## DIRECTIONS FOR THIS TASK
When you reach the line with "ОПУБЛІКУВАТИ" in the listing below, transcribe it and each line after it up to and including the line with "Усі права захищені.", exactly and with nothing else.

━━━ AVAILABLE DATA ━━━

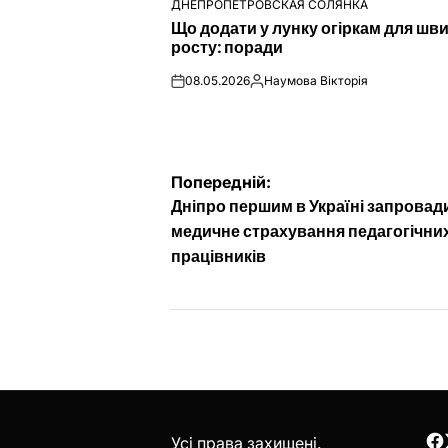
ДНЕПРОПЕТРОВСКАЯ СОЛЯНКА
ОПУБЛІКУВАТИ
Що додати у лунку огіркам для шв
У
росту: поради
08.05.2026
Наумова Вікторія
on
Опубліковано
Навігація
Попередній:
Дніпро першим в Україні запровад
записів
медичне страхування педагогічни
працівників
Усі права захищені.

━━━
━━━ AVAILABLE DATA ━━━

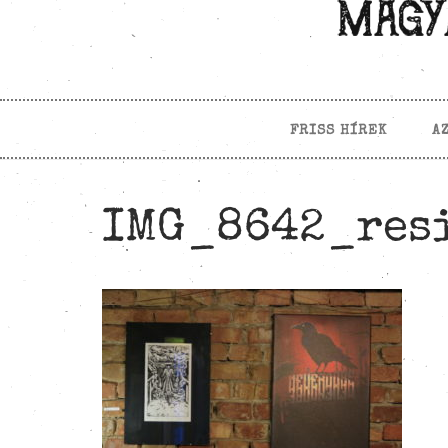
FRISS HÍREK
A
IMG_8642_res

━━━

## RESULT BELOW
ОПУБЛІКУВАТИ
Що додати у лунку огіркам для шв
У
росту: поради
08.05.2026
Наумова Вікторія
on
Опубліковано
Навігація
Попередній:
Дніпро першим в Україні запровад
записів
медичне страхування педагогічни
працівників
Усі права захищені.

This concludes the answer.